**Saved entries:**
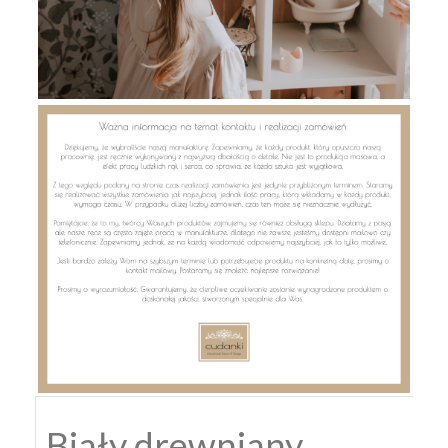
Biały drewniany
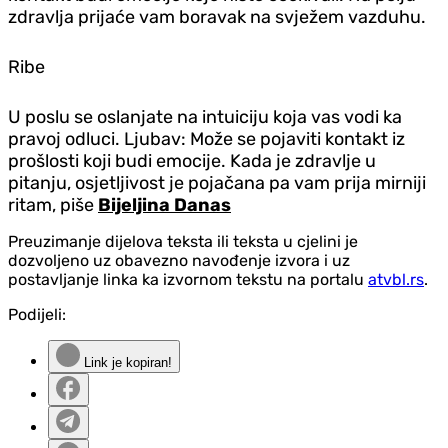
zdravlja prijaće vam boravak na svježem vazduhu.
Ribe
U poslu se oslanjate na intuiciju koja vas vodi ka
pravoj odluci. Ljubav: Može se pojaviti kontakt iz
prošlosti koji budi emocije. Kada je zdravlje u
pitanju, osjetljivost je pojačana pa vam prija mirniji
ritam, piše
Bijeljina Danas
Preuzimanje dijelova teksta ili teksta u cjelini je
dozvoljeno uz obavezno navođenje izvora i uz
postavljanje linka ka izvornom tekstu na portalu
atvbl.rs
.
Podijeli:
Link je kopiran!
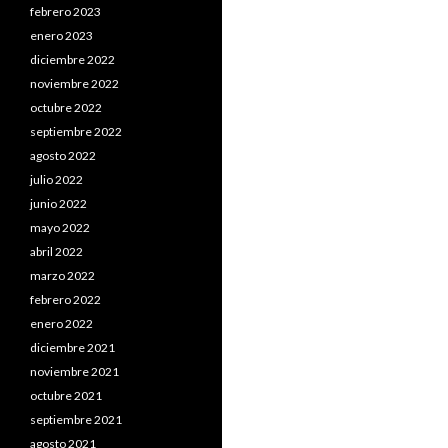
febrero 2023
enero 2023
diciembre 2022
noviembre 2022
octubre 2022
septiembre 2022
agosto 2022
julio 2022
junio 2022
mayo 2022
abril 2022
marzo 2022
febrero 2022
enero 2022
diciembre 2021
noviembre 2021
octubre 2021
septiembre 2021
agosto 2021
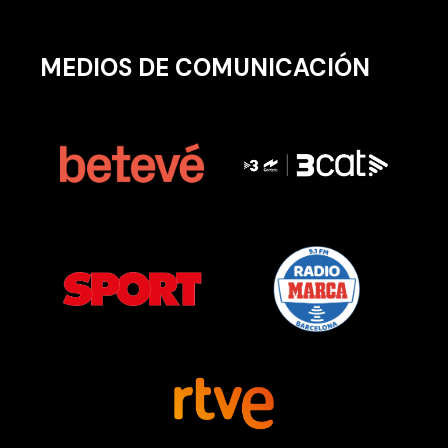
MEDIOS DE COMUNICACIÓN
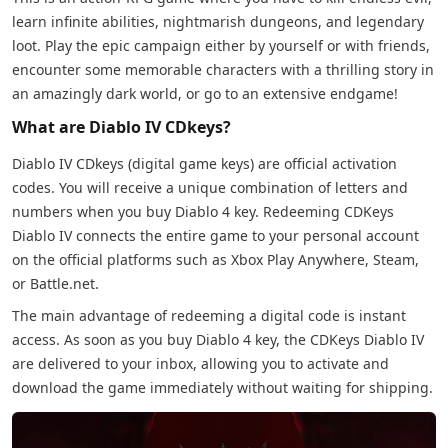
learn infinite abilities, nightmarish dungeons, and legendary
loot. Play the epic campaign either by yourself or with friends,
encounter some memorable characters with a thrilling story in
an amazingly dark world, or go to an extensive endgame!
What are Diablo IV CDkeys?
Diablo IV CDkeys (digital game keys) are official activation
codes. You will receive a unique combination of letters and
numbers when you buy Diablo 4 key. Redeeming CDKeys
Diablo IV connects the entire game to your personal account
on the official platforms such as Xbox Play Anywhere, Steam,
or Battle.net.
The main advantage of redeeming a digital code is instant
access. As soon as you buy Diablo 4 key, the CDKeys Diablo IV
are delivered to your inbox, allowing you to activate and
download the game immediately without waiting for shipping.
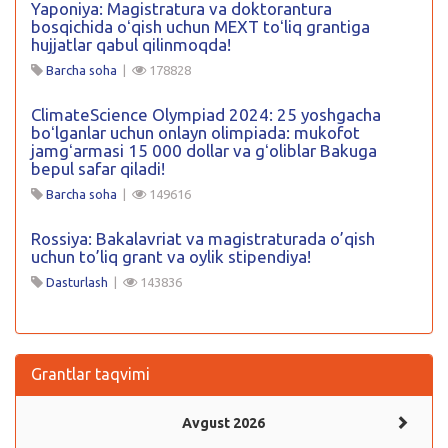
Yaponiya: Magistratura va doktorantura
bosqichida oʻqish uchun MEXT toʻliq grantiga
hujjatlar qabul qilinmoqda!
Barcha soha
|
178828
ClimateScience Olympiad 2024: 25 yoshgacha
boʻlganlar uchun onlayn olimpiada: mukofot
jamgʻarmasi 15 000 dollar va gʻoliblar Bakuga
bepul safar qiladi!
Barcha soha
|
149616
Rossiya: Bakalavriat va magistraturada o’qish
uchun to’liq grant va oylik stipendiya!
Dasturlash
|
143836
Grantlar taqvimi
Avgust 2026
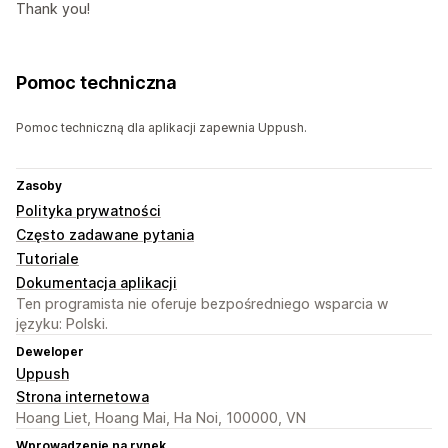
Thank you!
Pomoc techniczna
Pomoc techniczną dla aplikacji zapewnia Uppush.
Zasoby
Polityka prywatności
Często zadawane pytania
Tutoriale
Dokumentacja aplikacji
Ten programista nie oferuje bezpośredniego wsparcia w
języku: Polski.
Deweloper
Uppush
Strona internetowa
Hoang Liet, Hoang Mai, Ha Noi, 100000, VN
Wprowadzenie na rynek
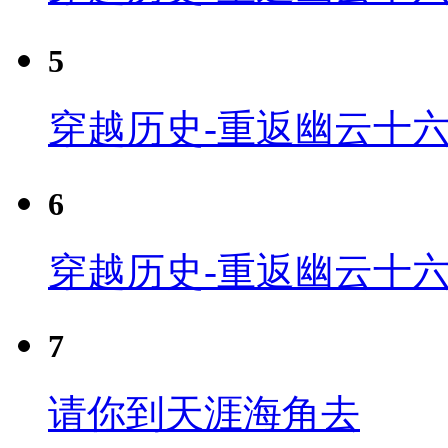
5
穿越历史-重返幽云十六
6
穿越历史-重返幽云十六
7
请你到天涯海角去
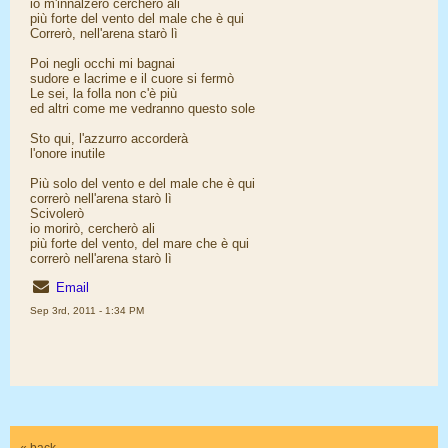
io m'innalzerò cercherò ali
più forte del vento del male che è qui
Correrò, nell'arena starò lì
Poi negli occhi mi bagnai
sudore e lacrime e il cuore si fermò
Le sei, la folla non c'è più
ed altri come me vedranno questo sole
Sto qui, l'azzurro accorderà
l'onore inutile
Più solo del vento e del male che è qui
correrò nell'arena starò lì
Scivolerò
io morirò, cercherò ali
più forte del vento, del mare che è qui
correrò nell'arena starò lì
Email
Sep 3rd, 2011 - 1:34 PM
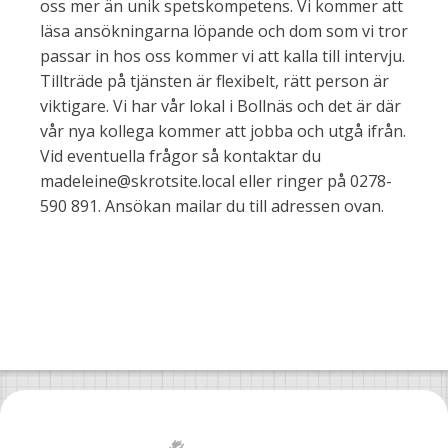
oss mer än unik spetskompetens. Vi kommer att
läsa ansökningarna löpande och dom som vi tror
passar in hos oss kommer vi att kalla till intervju.
Tillträde på tjänsten är flexibelt, rätt person är
viktigare. Vi har vår lokal i Bollnäs och det är där
vår nya kollega kommer att jobba och utgå ifrån.
Vid eventuella frågor så kontaktar du
madeleine@skrotsite.local eller ringer på 0278-
590 891. Ansökan mailar du till adressen ovan.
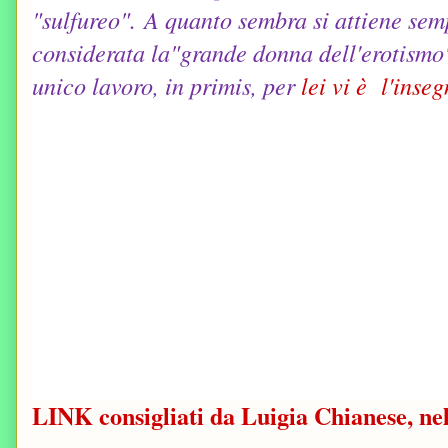
"sulfureo". A quanto sembra si attiene semp
considerata la"grande donna dell'erotismo" 
unico lavoro, in primis, per
lei vi è l'inse
LINK consigliati da Luigia Chianese, ne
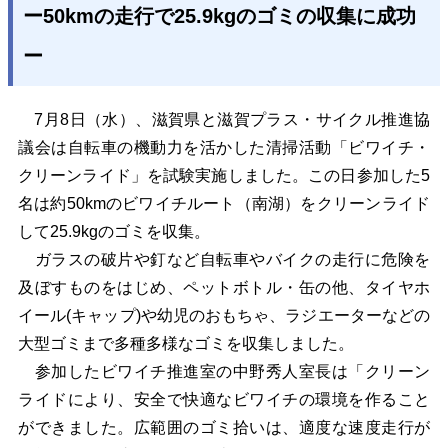
ー50kmの走行で25.9kgのゴミの収集に成功
ー
7月8日（水）、滋賀県と滋賀プラス・サイクル推進協
議会は自転車の機動力を活かした清掃活動「ビワイチ・
クリーンライド」を試験実施しました。この日参加した5
名は約50kmのビワイチルート（南湖）をクリーンライド
して25.9kgのゴミを収集。
ガラスの破片や釘など自転車やバイクの走行に危険を
及ぼすものをはじめ、ペットボトル・缶の他、タイヤホ
イール(キャップ)や幼児のおもちゃ、ラジエーターなどの
大型ゴミまで多種多様なゴミを収集しました。
参加したビワイチ推進室の中野秀人室長は「クリーン
ライドにより、安全で快適なビワイチの環境を作ること
ができました。広範囲のゴミ拾いは、適度な速度走行が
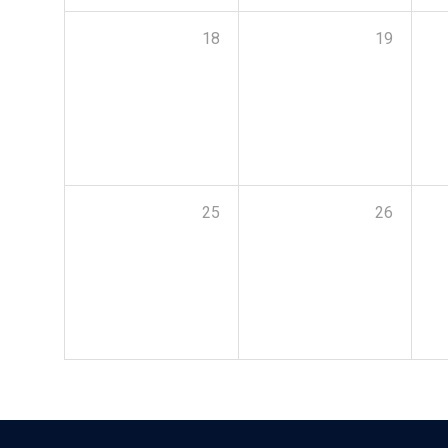
18
19
25
26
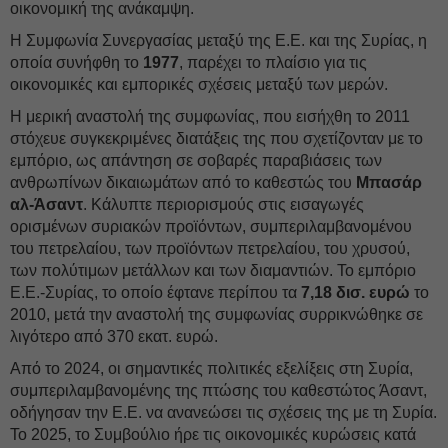
οικονομική της ανάκαμψη.
Η Συμφωνία Συνεργασίας μεταξύ της Ε.Ε. και της Συρίας, η
οποία συνήφθη το
1977
, παρέχει το πλαίσιο για τις
οικονομικές και εμπορικές σχέσεις μεταξύ των μερών.
Η μερική αναστολή της συμφωνίας, που εισήχθη το 2011
στόχευε συγκεκριμένες διατάξεις της που σχετίζονταν με το
εμπόριο, ως απάντηση σε σοβαρές παραβιάσεις των
ανθρωπίνων δικαιωμάτων από το καθεστώς του
Μπασάρ
αλ-Άσαντ
. Κάλυπτε περιορισμούς στις εισαγωγές
ορισμένων συριακών προϊόντων, συμπεριλαμβανομένου
του πετρελαίου, των προϊόντων πετρελαίου, του χρυσού,
των πολύτιμων μετάλλων και των διαμαντιών. Το εμπόριο
Ε.Ε.-Συρίας, το οποίο έφτανε περίπου τα
7,18 δισ. ευρώ
το
2010, μετά την αναστολή της συμφωνίας συρρικνώθηκε σε
λιγότερο από 370 εκατ. ευρώ.
Από το 2024, οι σημαντικές πολιτικές εξελίξεις στη Συρία,
συμπεριλαμβανομένης της πτώσης του καθεστώτος Άσαντ,
οδήγησαν την Ε.Ε. να ανανεώσει τις σχέσεις της με τη Συρία.
Το 2025, το Συμβούλιο ήρε τις οικονομικές κυρώσεις κατά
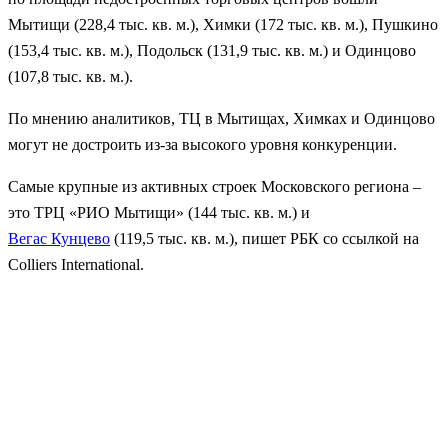
Мытищи (228,4 тыс. кв. м.), Химки (172 тыс. кв. м.), Пушкино
(153,4 тыс. кв. м.), Подольск (131,9 тыс. кв. м.) и Одинцово
(107,8 тыс. кв. м.).
По мнению аналитиков, ТЦ в Мытищах, Химках и Одинцово
могут не достроить из-за высокого уровня конкуренции.
Самые крупные из активных строек Московского региона –
это ТРЦ «РИО Мытищи» (144 тыс. кв. м.) и
Вегас Кунцево
(119,5 тыс. кв. м.), пишет РБК со ссылкой на
Colliers International.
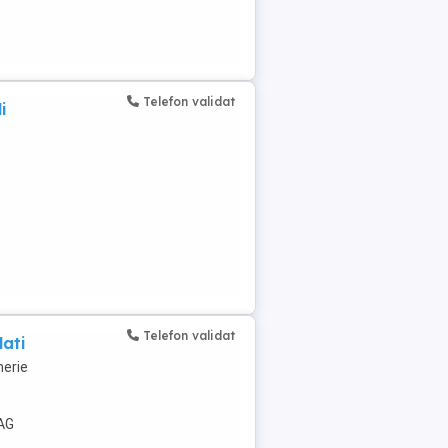
Telefon validat
i
Telefon validat
ati
nerie
AG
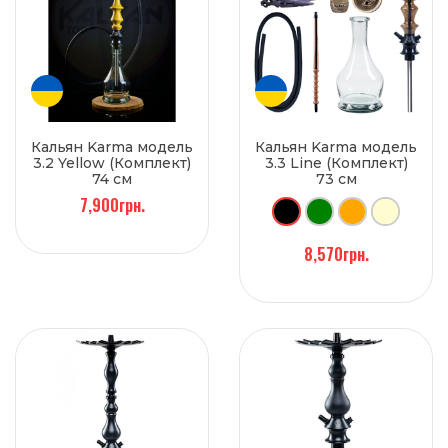
Кальян Karma модель
Кальян Karma модель
3.2 Yellow (Комплект)
3.3 Line (Комплект)
74 см
73 см
7,900грн.
8,570грн.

**ASSIGNED TASK:**
Your response must reproduce every line of the data exactly, with images omitted.

**FINISHED TASK:**
Biały drewniany
zdravlja prijaće vam boravak na svježem vazduhu.
Ribe
U poslu se oslanjate na intuiciju koja vas vodi ka
pravoj odluci. Ljubav: Može se pojaviti kontakt iz
prošlosti koji budi emocije. Kada je zdravlje u
pitanju, osjetljivost je pojačana pa vam prija mirniji
ritam, piše
Bijeljina Danas
Preuzimanje dijelova teksta ili teksta u cjelini je
dozvoljeno uz obavezno navođenje izvora i uz
postavljanje linka ka izvornom tekstu na portalu
atvbl.rs
.
Podijeli:
Link je kopiran!
febrero 2023
enero 2023
diciembre 2022
noviembre 2022
octubre 2022
septiembre 2022
agosto 2022
julio 2022
junio 2022
mayo 2022
abril 2022
marzo 2022
febrero 2022
enero 2022
diciembre 2021
noviembre 2021
octubre 2021
septiembre 2021
agosto 2021
MEDIOS DE COMUNICACIÓN
learn infinite abilities, nightmarish dungeons, and legendary
loot. Play the epic campaign either by yourself or with friends,
encounter some memorable characters with a thrilling story in
an amazingly dark world, or go to an extensive endgame!
What are Diablo IV CDkeys?
Diablo IV CDkeys (digital game keys) are official activation
codes. You will receive a unique combination of letters and
numbers when you buy Diablo 4 key. Redeeming CDKeys
Diablo IV connects the entire game to your personal account
on the official platforms such as Xbox Play Anywhere, Steam,
or Battle.net.
The main advantage of redeeming a digital code is instant
access. As soon as you buy Diablo 4 key, the CDKeys Diablo IV
are delivered to your inbox, allowing you to activate and
download the game immediately without waiting for shipping.
Yaponiya: Magistratura va doktorantura
bosqichida oʻqish uchun MEXT toʻliq grantiga
hujjatlar qabul qilinmoqda!
Barcha soha
|
178828
ClimateScience Olympiad 2024: 25 yoshgacha
boʻlganlar uchun onlayn olimpiada: mukofot
jamgʻarmasi 15 000 dollar va gʻoliblar Bakuga
bepul safar qiladi!
Barcha soha
|
149616
Rossiya: Bakalavriat va magistraturada o’qish
uchun to’liq grant va oylik stipendiya!
Dasturlash
|
143836
Grantlar taqvimi
Avgust 2026
Thank you!
Pomoc techniczna
Pomoc techniczną dla aplikacji zapewnia Uppush.
Zasoby
Polityka prywatności
Często zadawane pytania
Tutoriale
Dokumentacja aplikacji
Ten programista nie oferuje bezpośredniego wsparcia w
języku: Polski.
Deweloper
Uppush
Strona internetowa
Hoang Liet, Hoang Mai, Ha Noi, 100000, VN
Wprowadzenie na rynek
5
穿越历史-重返幽云十六
6
穿越历史-重返幽云十六
7
请你到天涯海角去
io m'innalzerò cercherò ali
più forte del vento del male che è qui
Correrò, nell'arena starò lì
Poi negli occhi mi bagnai
sudore e lacrime e il cuore si fermò
Le sei, la folla non c'è più
ed altri come me vedranno questo sole
Sto qui, l'azzurro accorderà
l'onore inutile
Più solo del vento e del male che è qui
correrò nell'arena starò lì
Scivolerò
io morirò, cercherò ali
più forte del vento, del mare che è qui
correrò nell'arena starò lì
Email
Sep 3rd, 2011 - 1:34 PM
oss mer än unik spetskompetens. Vi kommer att
läsa ansökningarna löpande och dom som vi tror
passar in hos oss kommer vi att kalla till intervju.
Tillträde på tjänsten är flexibelt, rätt person är
viktigare. Vi har vår lokal i Bollnäs och det är där
vår nya kollega kommer att jobba och utgå ifrån.
Vid eventuella frågor så kontaktar du
madeleine@skrotsite.local eller ringer på 0278-
590 891. Ansökan mailar du till adressen ovan.
"sulfureo". A quanto sembra si attiene semp
considerata la"grande donna dell'erotismo" 
unico lavoro, in primis, per
lei vi è l'inse
LINK consigliati da Luigia Chianese, ne
ー50kmの走行で25.9kgのゴミの収集に成功
ー
7月8日（水）、滋賀県と滋賀プラス・サイクル推進協
議会は自転車の機動力を活かした清掃活動「ビワイチ・
クリーンライド」を試験実施しました。この日参加した5
名は約50kmのビワイチルート（南湖）をクリーンライド
して25.9kgのゴミを収集。
ガラスの破片や釘など自転車やバイクの走行に危険を
及ぼすものをはじめ、ペットボトル・缶の他、タイヤホ
イール(キャップ)や幼児のおもちゃ、ラジエーターなどの
大型ゴミまで多種多様なゴミを収集しました。
参加したビワイチ推進室の中野秀人室長は「クリーン
ライドにより、安全で快適なビワイチの環境を作ること
ができました。広範囲のゴミ拾いは、適度な速度走行が
18
19
25
26
οικονομική της ανάκαμψη.
Η Συμφωνία Συνεργασίας μεταξύ της Ε.Ε. και της Συρίας, η
οποία συνήφθη το
1977
, παρέχει το πλαίσιο για τις
οικονομικές και εμπορικές σχέσεις μεταξύ των μερών.
Η μερική αναστολή της συμφωνίας, που εισήχθη το 2011
στόχευε συγκεκριμένες διατάξεις της που σχετίζονταν με το
εμπόριο, ως απάντηση σε σοβαρές παραβιάσεις των
ανθρωπίνων δικαιωμάτων από το καθεστώς του
Μπασάρ
αλ-Άσαντ
. Κάλυπτε περιορισμούς στις εισαγωγές
ορισμένων συριακών προϊόντων, συμπεριλαμβανομένου
του πετρελαίου, των προϊόντων πετρελαίου, του χρυσού,
των πολύτιμων μετάλλων και των διαμαντιών. Το εμπόριο
Ε.Ε.-Συρίας, το οποίο έφτανε περίπου τα
7,18 δισ. ευρώ
το
2010, μετά την αναστολή της συμφωνίας συρρικνώθηκε σε
λιγότερο από 370 εκατ. ευρώ.
Από το 2024, οι σημαντικές πολιτικές εξελίξεις στη Συρία,
συμπεριλαμβανομένης της πτώσης του καθεστώτος Άσαντ,
οδήγησαν την Ε.Ε. να ανανεώσει τις σχέσεις της με τη Συρία.
Το 2025, το Συμβούλιο ήρε τις οικονομικές κυρώσεις κατά
Мытищи (228,4 тыс. кв. м.), Химки (172 тыс. кв. м.), Пушкино
(153,4 тыс. кв. м.), Подольск (131,9 тыс. кв. м.) и Одинцово
(107,8 тыс. кв. м.).
По мнению аналитиков, ТЦ в Мытищах, Химках и Одинцово
могут не достроить из-за высокого уровня конкуренции.
Самые крупные из активных строек Московского региона –
это ТРЦ «РИО Мытищи» (144 тыс. кв. м.) и
Вегас Кунцево
(119,5 тыс. кв. м.), пишет РБК со ссылкой на
Colliers International.
Telefon validat
i
Telefon validat
ati
nerie
AG
Кальян Karma модель
Кальян Karma модель
3.2 Yellow (Комплект)
3.3 Line (Комплект)
74 см
73 см
7,900грн.
8,570грн.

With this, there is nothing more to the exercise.